At the First Training Course on New Accounting Standards sponsored by the China Securities Regulatory Commission under the auspices of the Shanghai Stock Exchange (SSE), Director Zhou Guoqing of the SSE Listed Company Department said that listed companies must not take advantage of changing accounting policies to manipulate profits for obtaining malfeasant interests.
In Zhou's summary, the possible deliberate profit manipulations include changes in accounting policies, corrections of estimation errors, measurement modes of fair value, disclosure of connected transactions as non-related ones for false debt reorganization and non-monetary assets exchange with no real transaction background. They also cover deliberate change of retaining methods and proportions such as unreasonably excessive retaining of impairment provisions and large-amount switching back after significant impairment provisions are made, capitalizing R&D expenditure by false or untrue information, deliberate change of consolidated statement scope or not fully offsetting transactions between companies within the scope.
Zhou stressed that listed companies must choose measurement methods for investment property by strictly following the new accounting standards and the application guide. They must not change the property usage deliberately or the cost measurement mode into fair value one to manipulate profits. Besides, they must not choose computing parameters deliberately for share-based payment to manipulate profits so as to win management incentives. Furthermore, they must not deliberately change the classifications of financial instruments for profit manipulation.
The new accounting standards, released by the Ministry of Finance this year, will be firstly implemented by listed companies next year and gradually by all large and medium enterprises.

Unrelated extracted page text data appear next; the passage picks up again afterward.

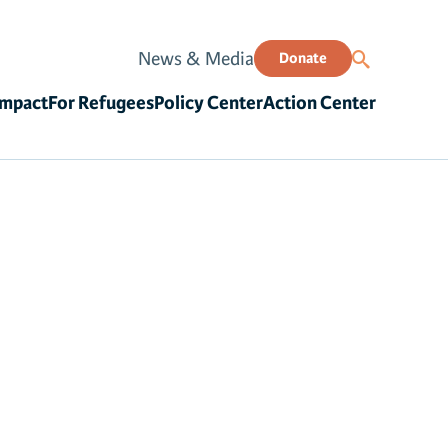
News & Media
Donate
Impact
For Refugees
Policy Center
Action Center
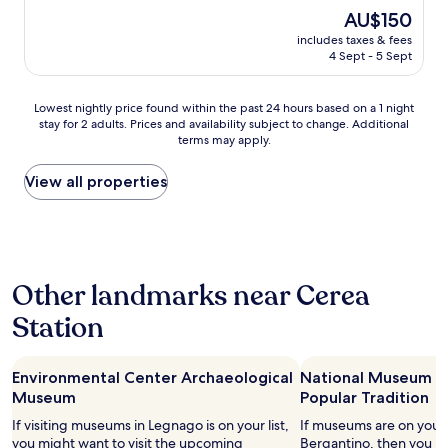
c
a
(28
o
p
e
The
AU$150
e
c
reviews)
u
r
a
price
includes taxes & fees
h
c
t
e
k
is
4 Sept - 5 Sept
o
u
l
v
f
AU$150
t
r
e
i
a
e
a
s
s
s
Lowest
Lowest nightly price found within the past 24 hours based on a 1 night
l
t
p
t
t
stay for 2 adults. Prices and availability subject to change. Additional
nightly
w
a
l
o
terms may apply.
a
price
o
,
a
.
n
found
u
l
n
.
d
within
View all properties
k
u
s
.
s
the
d
c
R
d
t
past
s
i
e
i
a
24
t
n
s
s
f
hours
a
o
t
p
f
based
y
n
a
o
Other landmarks near Cerea
v
on
a
f
u
n
e
a
g
u
r
Station
i
r
1
a
n
a
b
y
night
i
z
n
i
h
stay
n
i
t
l
e
Environmental Center Archaeological
National Museum of
for
t
o
à
i
l
2
Museum
Popular Tradition
h
n
p
t
p
adults.
a
a
If visiting museums in Legnago is on your list,
r
If museums are on your li
à
f
Prices
n
n
you might want to visit the upcoming
o
Bergantino, then you m
a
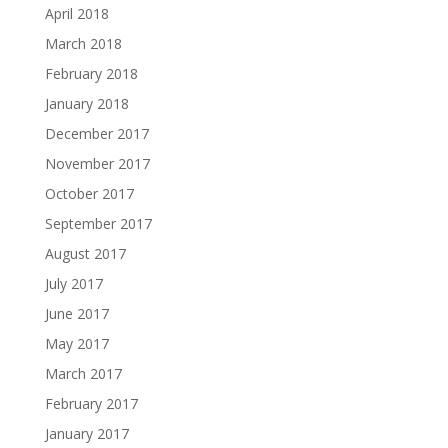
April 2018
March 2018
February 2018
January 2018
December 2017
November 2017
October 2017
September 2017
August 2017
July 2017
June 2017
May 2017
March 2017
February 2017
January 2017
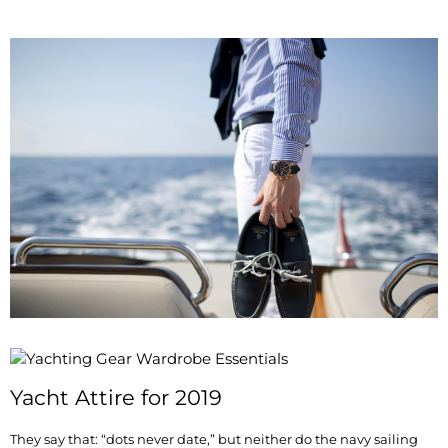
Yacht Attire for 2019
They say that: “dots never date,” but neither do the navy sailing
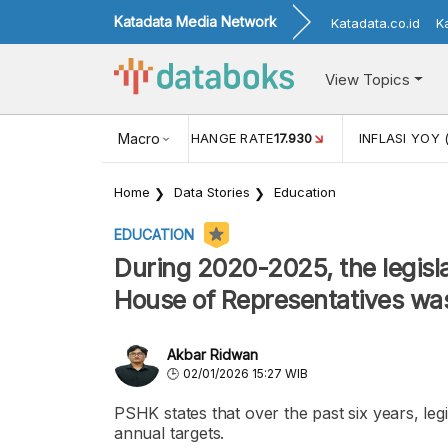
Katadata Media Network
Katadata.co.id
K
View Topics
(MEI)
1,38
USD/IDR EXCHANGE RATE
Macro
17.930
INFLASI YOY 
Home
Data Stories
Education
EDUCATION
During 2020-2025, the legisla
House of Representatives wa
Akbar Ridwan
02/01/2026 15:27 WIB
PSHK states that over the past six years, le
annual targets.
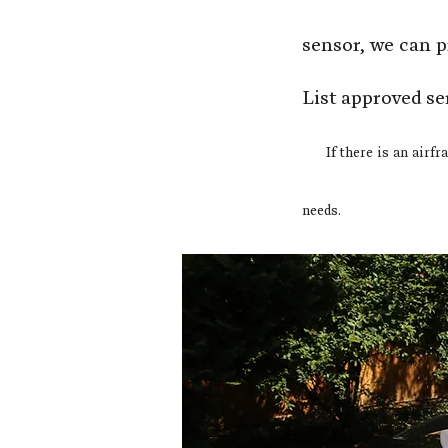
sensor, we can 
List approved se
If
there is an airfr
needs.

Zhou revealed that the 2006 annual reports of listed companies would still be compiled according to the current accounting standards and system. But listed companies should, by combining the new standards' regulations with their own operation characteristics, nail down and disclose the possible influence on their financial conditions, operating results and cash flows if they implement the new accounting standards. Zhou also said that the implementation of the new accounting standards, a great impact on listed companies' accounting, auditing, internal control and corporation governance, would be a severe challenge for the companies' operation, management and accounting. Listed companies should make prior preparations for various accounts adjustment and abide by the prudence principle. All this aims to ensure that the accounting and financial information disclosure is real, accurate and complete during the transition period of the new and old standards as well as to guarantee the quality of the information disclosure of financial accounting after implementing the new accounting standards.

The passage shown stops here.